Psalm 1 is my theme chapter I chose for this year, and the Lord has rooted it deeply in my heart: "Blessed is the man who does not walk in the counsel of the wicked, or stand in the way of sinners, or sit in the seat of mockers. But his delight is in the law of the Lord, and on His law, he meditates day and night. He is like a tree planted by streams of water, that yields its fruit in season, and whose leaf does not wither. Whatever he does prospers" (Psalm 1:1-3).
I want my roots to run deep. I want my mirror to reflect smooth stability, fierceness, determination, and faithfulness. I don't want to be an amnesiac waffle.
I know my tendency is sometimes the same as Jonah's. I turn around and run in the opposite direction to the ends of the earth, anywhere that I can hide from God.
Clue: You can't hide from God.The Scriptures are the mirror, and His Word is our reflection.
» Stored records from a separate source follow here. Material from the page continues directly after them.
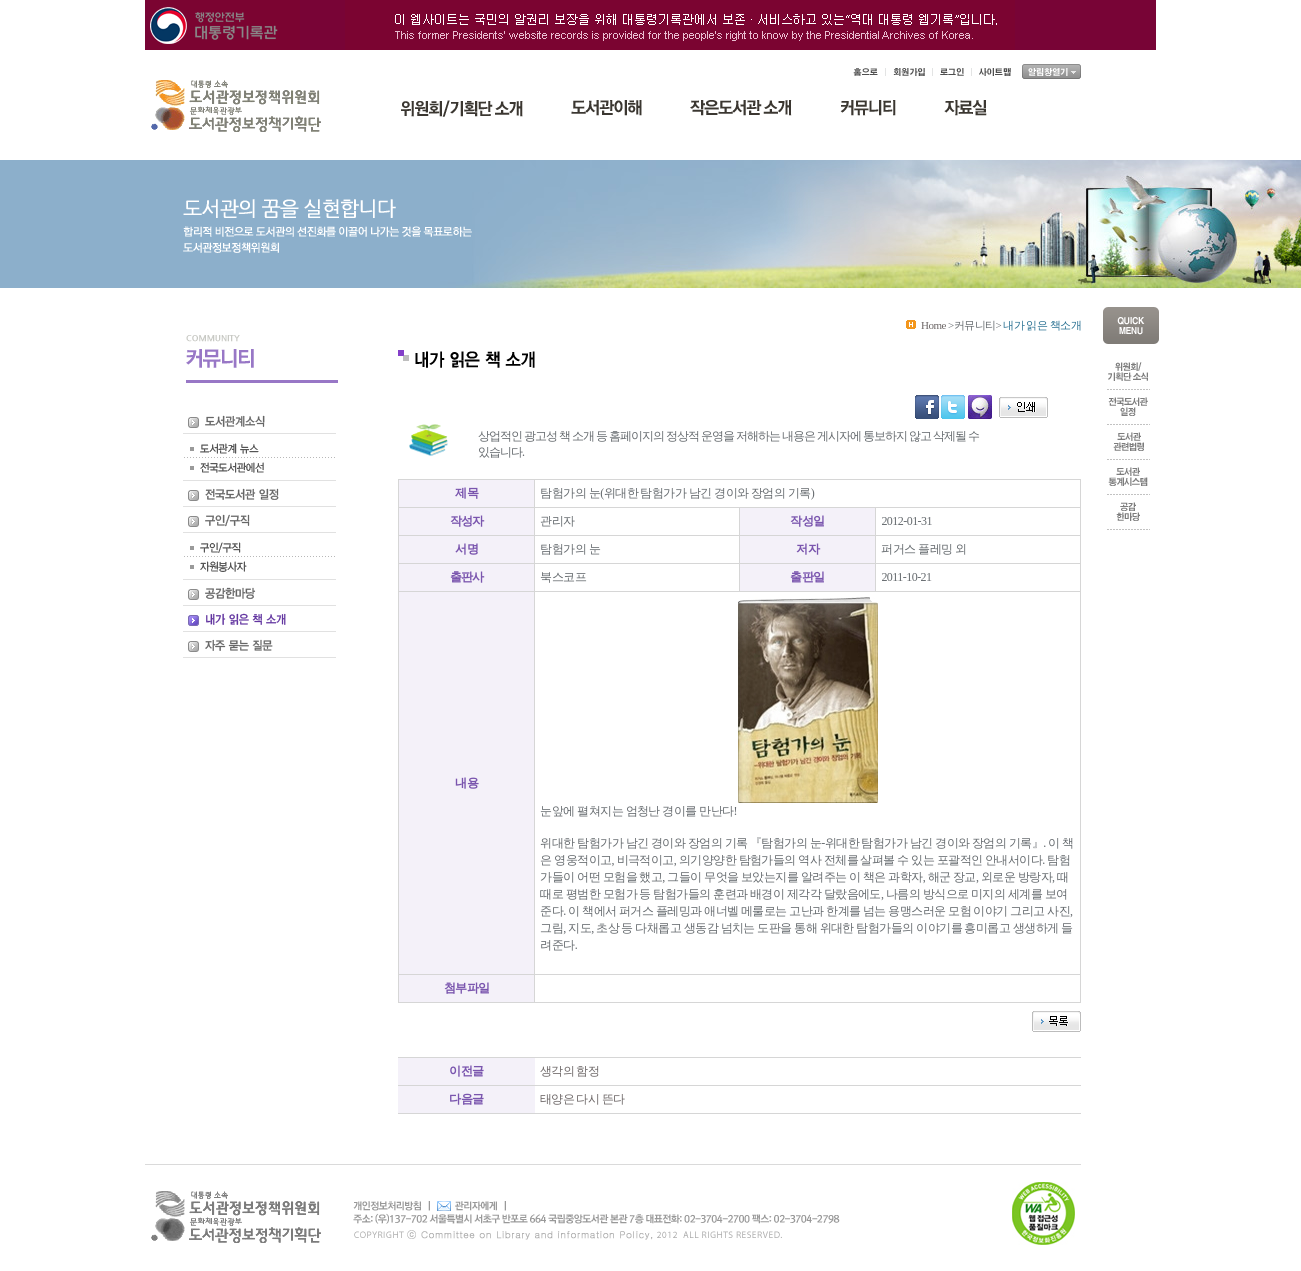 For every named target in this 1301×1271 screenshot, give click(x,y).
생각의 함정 (570, 1071)
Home (933, 325)
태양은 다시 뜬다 (582, 1099) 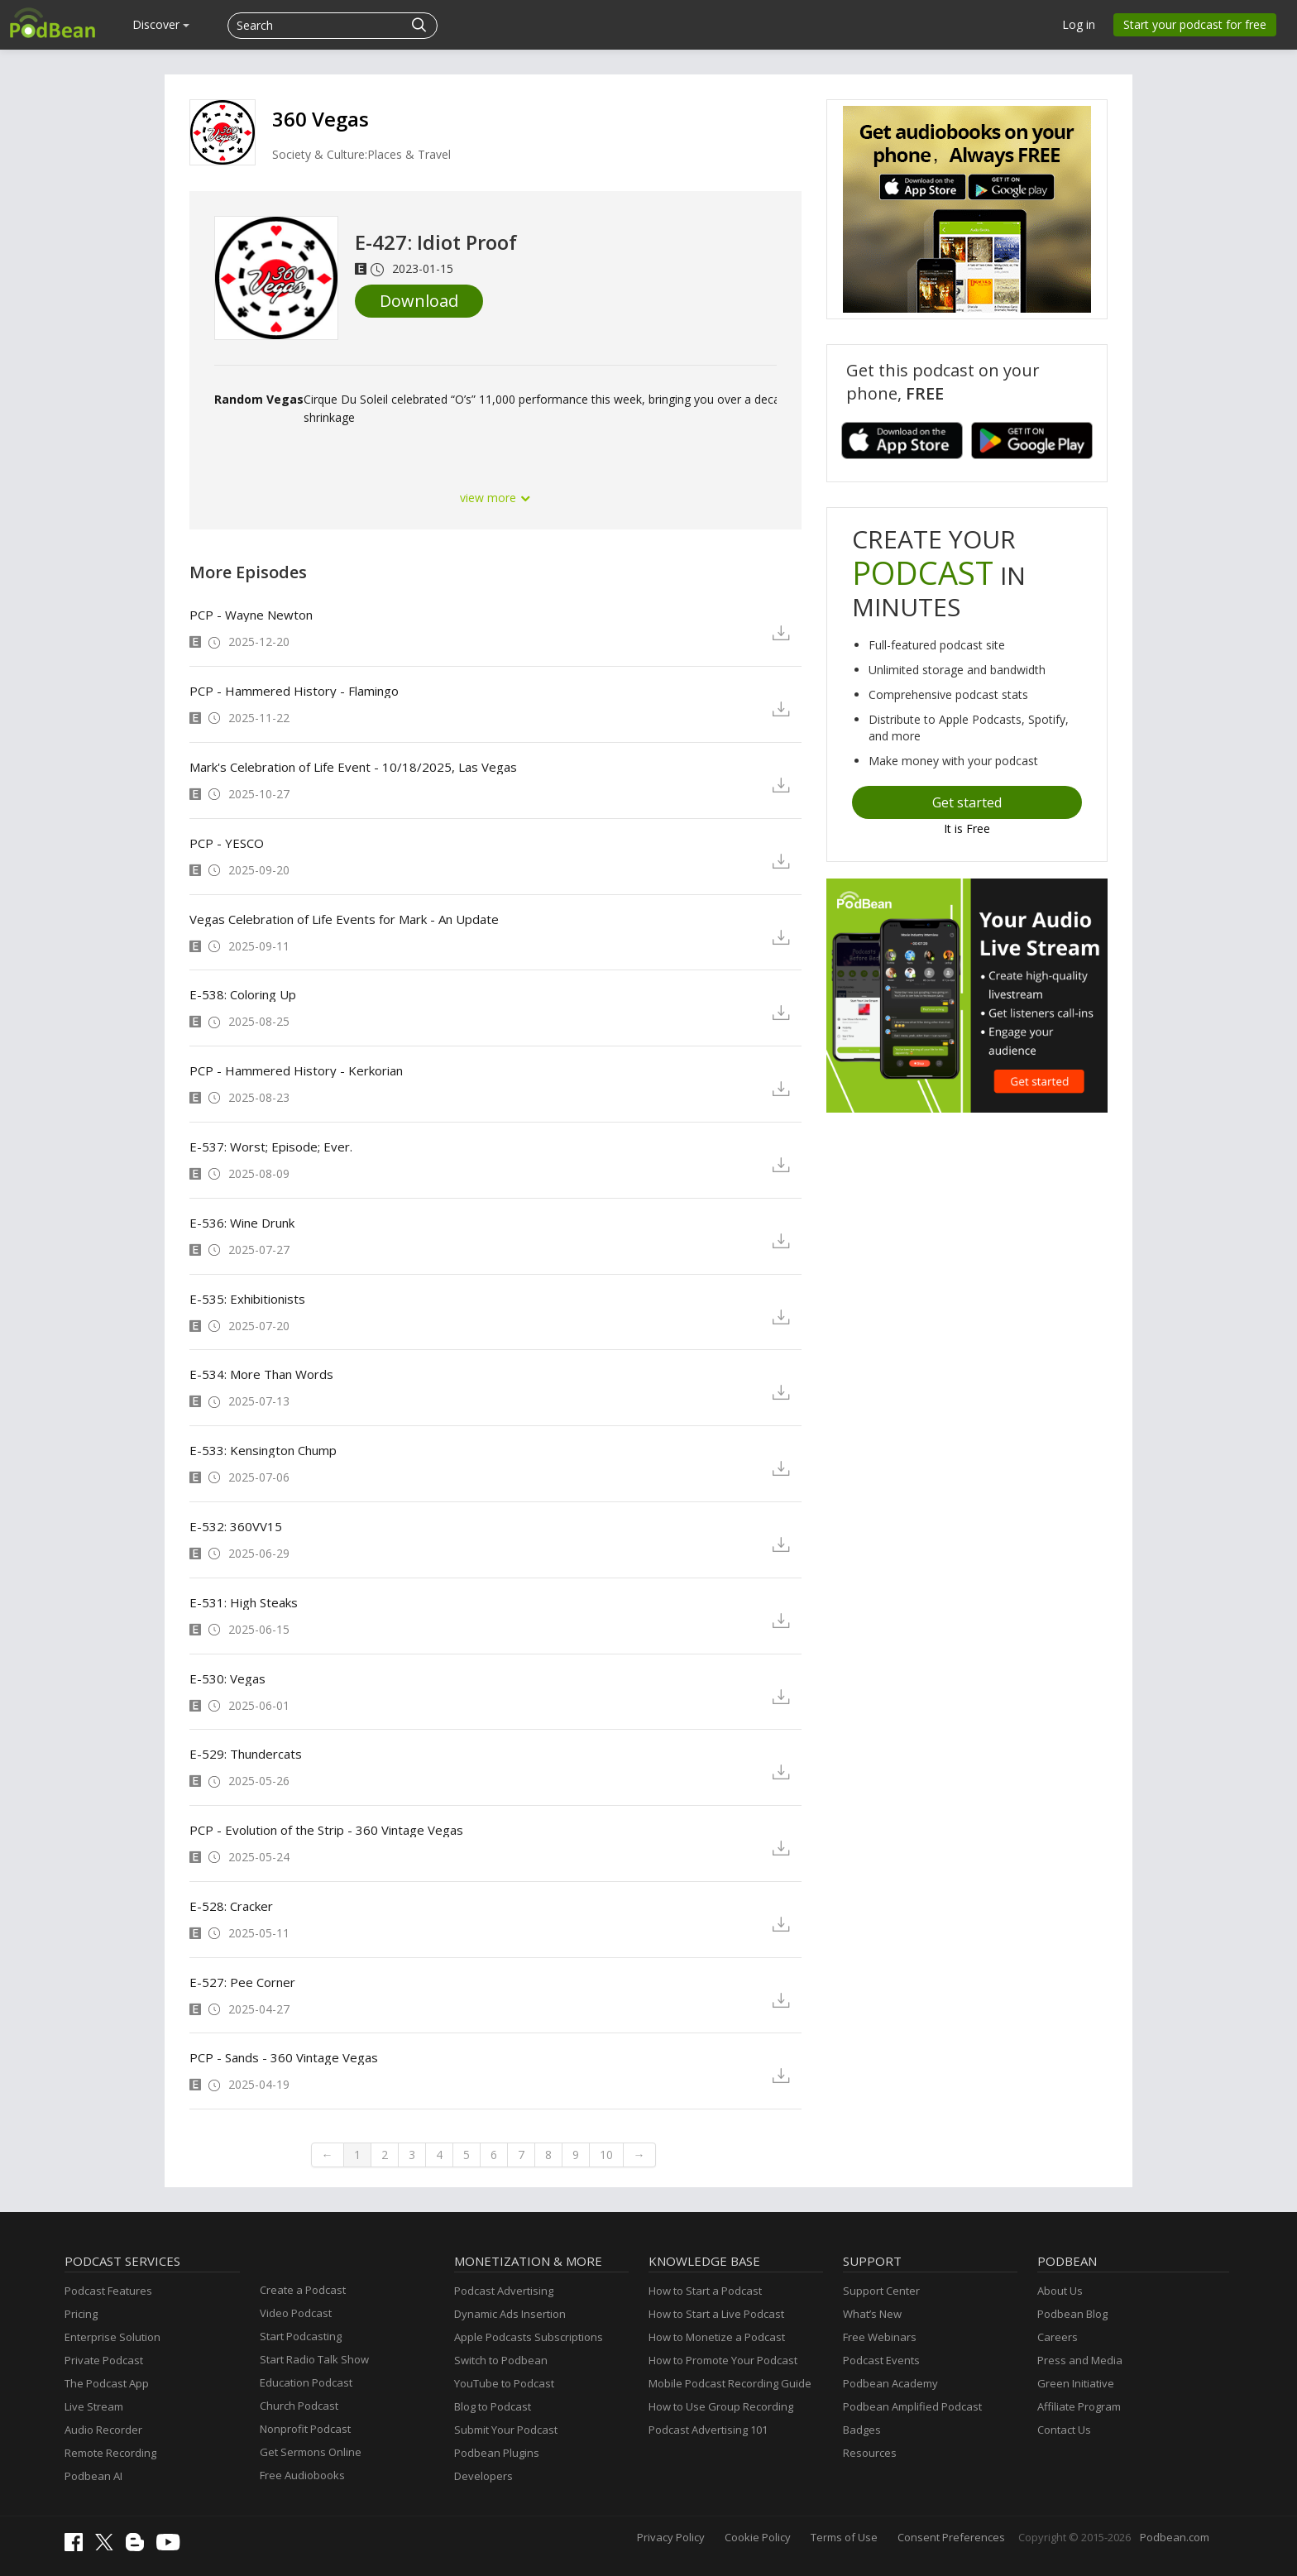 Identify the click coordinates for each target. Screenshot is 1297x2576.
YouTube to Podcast (504, 2383)
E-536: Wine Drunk (241, 1222)
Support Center (881, 2290)
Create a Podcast (303, 2289)
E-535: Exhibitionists (247, 1298)
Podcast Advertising (503, 2290)
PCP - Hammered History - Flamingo (294, 690)
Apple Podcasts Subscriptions (528, 2336)
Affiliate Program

If we don't hold up that reflection to our hearts, how are we supposed to know what we look like?
Lord, may we dig our roots deep. May our "delight be in the law of the Lord." May we meditate on it -- day and night. Like a tree planted by streams of water, may we be steady, faithful. The rocks in the middle of the stream can -- and will -- shift. May we be rooted and secure, a helper to others who travel the same path.
"Even at night, my heart instructs me" (Psalm 16:7). Thank you, Lord, for Your 24/7 mirror.